Introduction
Izanagi-no-Mikoto, littéralement 'l'Auguste Mâle qui Invite', est l'une des divinités primordiales du Kojiki et du Nihon Shoki, les chroniques mythologiques du Japon. Avec sa contrepartie féminine Izanami, il forme le couple créateur à l'origine de l'archipel japonais (le pays d'Ashihara-no-Nakatsu-kuni) et de la plupart des kami (esprits ou divinités) qui l'habitent. Son histoire est un mythe fondateur central du shintoïsme, expliquant l'origine du monde, la séparation entre la vie et la mort, et l'institution des rites de purification (misogi).
Origines
Izanagi et Izanami émergent parmi les derniers des Sept Générations des Dieux Célestes (Kamiyonanayo), nés après la formation du Ciel et de la Terre. Les dieux primordiaux leur confièrent la tâche de donner forme et consistance à la terre, qui n'était alors qu'une masse flottante et informe. Ils reçurent pour cela la lance céleste Ame-no-Nuboko, ornée de joyaux. Depuis le Pont Flottant du Ciel (Ame-no-ukihashi), ils brassèrent l'océan chaotique avec la lance. Les gouttes d'eau salée qui tombèrent de sa pointe se solidifièrent pour former la première île, Onogoro-shima. Ils y descendirent pour y établir leur demeure et poursuivre l'acte de création.
Attributs
Izanagi incarne les principes masculins, célestes, lumineux et ordonnés. Son attribut principal est la lance Ame-no-Nuboko, symbole de création et d'impulsion vitale. Après son retour du Yomi, il devient une figure de purification et de renaissance. Les objets qu'il crée ou utilise lors de sa purification (le miroir Yata no Kagami, l'épée Kusanagi-no-Tsurugi, les joyaux magiques Yasakani no Magatama) deviennent les Regalia Impériaux du Japon, symboles de l'autorité de l'Empereur, descendant d'Amaterasu. Son pouvoir s'exprime dans la capacité à engendrer des kami par son seul geste ou son regard.
Mythes
Le mythe principal est celui de la Création et de la Descente au Yomi. Après avoir créé les îles et de nombreux kami, Izanami meurt en donnant naissance au dieu du feu, Kagutsuchi. Fou de chagrin et de colère, Izanagi tue Kagutsuchi, puis décide de descendre au Yomi (le monde souterrain des morts) pour ramener son épouse. Izanami lui demande de ne pas la regarder, mais Izanagi, impatient, allume une torche. Il découvre horrifié son corps en décomposition, peuplé de démons. Pris de panique, il s'enfuit, brisant ainsi le pacte. Izanami, humiliée et furieuse, le poursuit avec les hordes du Yomi.
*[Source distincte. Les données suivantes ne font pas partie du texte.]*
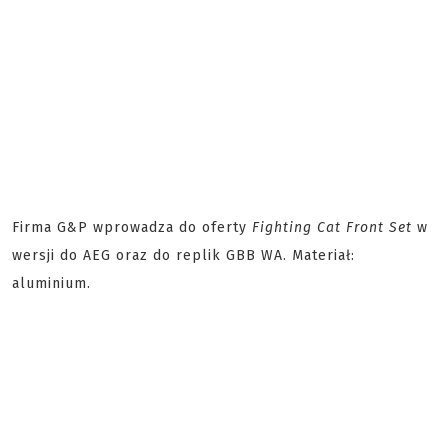
Firma G&P wprowadza do oferty
Fighting Cat Front Set
w
wersji do AEG oraz do replik GBB WA. Materiał:
aluminium.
Izanagi bloque l'entrée avec un énorme rocher, scellant la séparation définitive entre le monde des vivants (qu'il gouverne) et celui des morts. Ce mythe explique l'origine de la mort et son irréversibilité. À son retour, souillé par la souillure (kegare) du monde des morts, Izanagi effectue un rituel de purification (misogi) dans un fleuve. De ses vêtements et ablutions naissent de nouveaux kami : Amaterasu (de son œil gauche), Tsukuyomi (de son œil droit) et Susanoo (de son nez). Il confie ensuite la gouvernance du monde à ces trois enfants majeurs.
Culte
Bien qu'étant une divinité primordiale, Izanagi n'a pas un culte aussi répandu que celui de sa fille Amaterasu, vénérée au grand sanctuaire d'Ise. Le principal sanctuaire qui lui est dédié est le Izanagi-jingu, situé à Awaji (préfecture de Hyōgo), considéré comme le lieu de la première création. De nombreux autres sanctuaires à travers le Japon l'incluent dans leur culte, souvent aux côtés d'Izanami. Les rites de purification (misogi, harai) qu'il a institués sont un pilier central de la pratique shintoïste, visant à éliminer les impuretés spirituelles et à restaurer la pureté originelle.
Influence
L'influence d'Izanagi est profonde et pérenne. En tant que père de la lignée impériale (par Amaterasu), il est une figure ancestrale mythique du Japon. Son mythe structure la cosmogonie japonaise et les concepts de pureté/impureté. Il inspire continuellement la culture populaire : mangas, jeux vidéo (comme la série *Megami Tensei* ou *Okami*), anime et littérature le reprennent comme un dieu créateur puissant. Son voyage au Yomi est souvent comparé à d'autres mythes comme celui d'Orphée, illustrant un archétype universel. Il reste le symbole de la création, de la résilience face à la mort et de l'importance vitale de la purification.